Both buffers support three kinds of reward transformations:

Final reward transformation: Applied once per trajectory and passed into step-level computations.
Step reward transformation Applied per step, typically using the final/episode reward.
Sampling reward transformation Applied at sampling time to the batch being returned.

API Reference¶

class BaseBuffer(max_buffer_size, tracker, final_reward_transformation, step_reward_transformation, sampling_reward_transformation, buffer_strategy: str = 'random')¶

Abstract base with a minimal interface common to both buffers.

Parameters:

max_buffer_size (int) – Maximum number of steps the buffer can hold in total.
tracker (unstable.collection.trackers.BaseTracker) – Tracker for logging.
final_reward_transformation (Optional[ComposeFinalRewardTransforms]) – Transformation applied once per trajectory to produce an episode-level reward.
step_reward_transformation (Optional[ComposeStepRewardTransforms]) – Per-step transformation producing the step reward.
sampling_reward_transformation (Optional[ComposeSamplingRewardTransforms]) – Transformation applied when sampling a batch.
buffer_strategy (str) – Buffer when full. Currently "random" downsampling is implemented.

Expected methods

add_player_trajectory(player_traj, env_id): Add one complete trajectory to the buffer.
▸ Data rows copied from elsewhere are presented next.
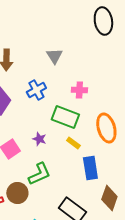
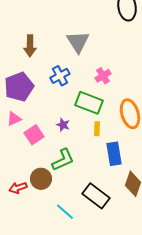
gray triangle: (54, 56) -> (78, 42), size x1.4
pink cross: (79, 90) -> (103, 76), turned -35
yellow rectangle: (73, 143) -> (97, 129), turned 56

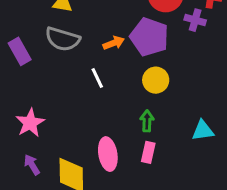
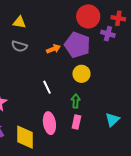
gray semicircle: (63, 39) -> (19, 46), size x0.7
white line: (97, 78) -> (47, 87), moved
cyan triangle: (203, 131) -> (112, 120), moved, turned -35

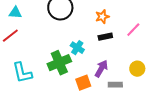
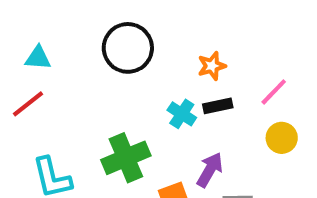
cyan cross: (77, 48) -> (182, 114), moved
yellow circle: (137, 69) -> (282, 138), moved

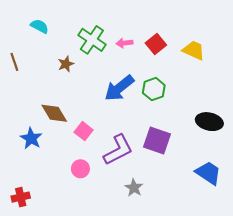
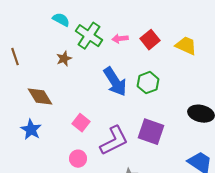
cyan semicircle: (40, 26) -> (61, 20), moved
blue arrow: (119, 88) -> (115, 82), turned -84
brown diamond: (54, 113) -> (40, 97), moved

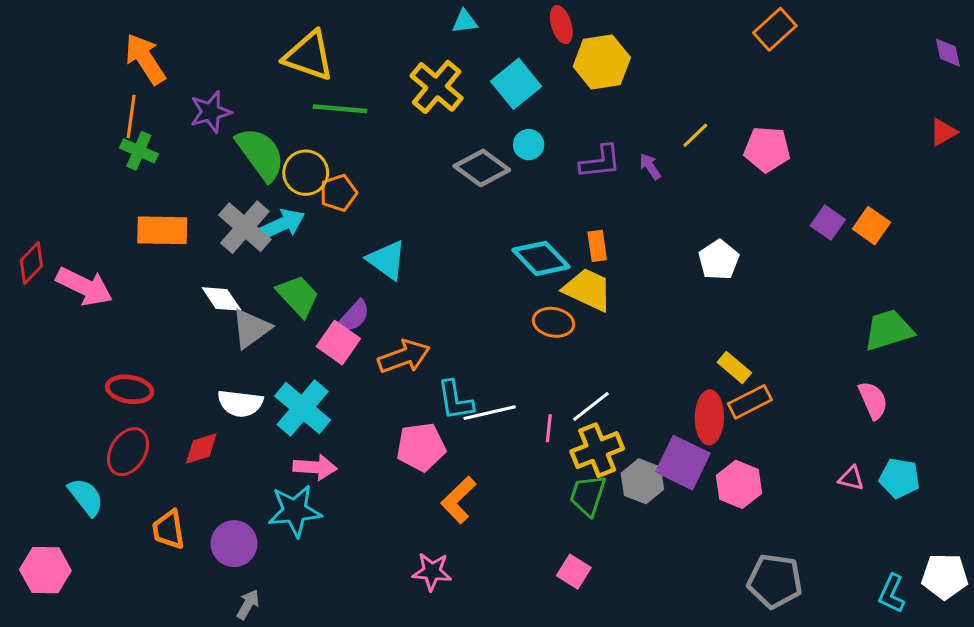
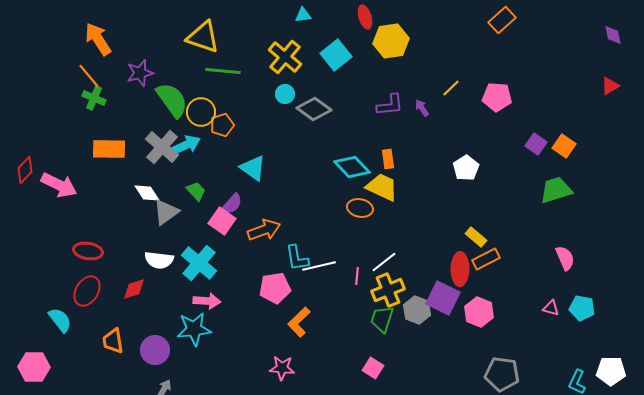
orange line: (131, 117) -> (89, 76), turned -48
cyan circle: (529, 145) -> (285, 94), moved
green trapezoid: (298, 296) -> (196, 191), size x0.7
green trapezoid: (889, 330) -> (556, 190), moved

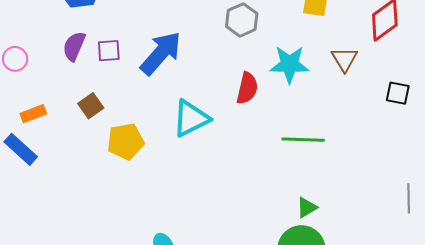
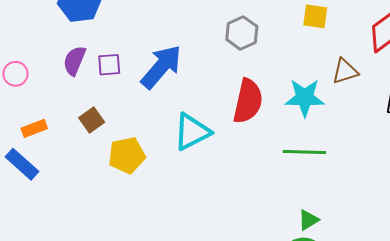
brown triangle: (345, 59) -> (345, 71), turned 44
cyan star: (289, 64) -> (305, 98), moved
red semicircle: (247, 88) -> (248, 101), size x1.4

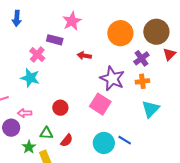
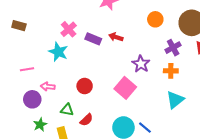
orange circle: (120, 33) -> (155, 19), size x0.6
purple rectangle: (55, 40) -> (93, 39), moved
purple star: (112, 79) -> (141, 64), size x0.7
green star: (29, 147) -> (40, 125), moved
get_batch(batch_size): Sample and remove a batch from the buffer.

stop(): Signal collection to stop.

size() → int: Current number of stored steps.
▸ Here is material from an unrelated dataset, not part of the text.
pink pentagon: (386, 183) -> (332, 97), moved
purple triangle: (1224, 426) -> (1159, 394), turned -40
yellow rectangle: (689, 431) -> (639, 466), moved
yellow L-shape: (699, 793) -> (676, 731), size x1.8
continue_collection() → bool: Whether the buffer is still accepting data.

clear(): Remove all stored data.

StepBuffer¶

class unstable.collection.buffers.StepBuffer(max_buffer_size, tracker, final_reward_transformation, step_reward_transformation, sampling_reward_transformation, buffer_strategy: str = 'random')

Stores steps from incoming trajectories in a single flat list and samples individual steps.

Parameters:

max_buffer_size (int) – Upper bound on number of stored steps. When exceeded, the buffer downsamples.
tracker (ray.actor.ActorHandle) – Tracker for logging.
final_reward_transformation (Optional[ComposeFinalRewardTransforms]) – Applied once per trajectory to produce a reward signal passed to per-step logic.
step_reward_transformation (Optional[ComposeStepRewardTransforms]) – Applied to each step (given the trajectory and index) to yield the stored step reward.
sampling_reward_transformation (Optional[ComposeSamplingRewardTransforms]) – Applied to the sampled batch of steps before returning it.
buffer_strategy (str) – Downsampling policy. Currently only "random" is supported.

Methods

add_player_trajectory(player_traj: PlayerTrajectory, env_id: str)¶

Add the trajectory to the buffer. For each step:

Compute the final reward transformation if provided; otherwise it uses the final reward of the trajectory.
Compute the step reward transformation if provided; otherwise it uses the final reward.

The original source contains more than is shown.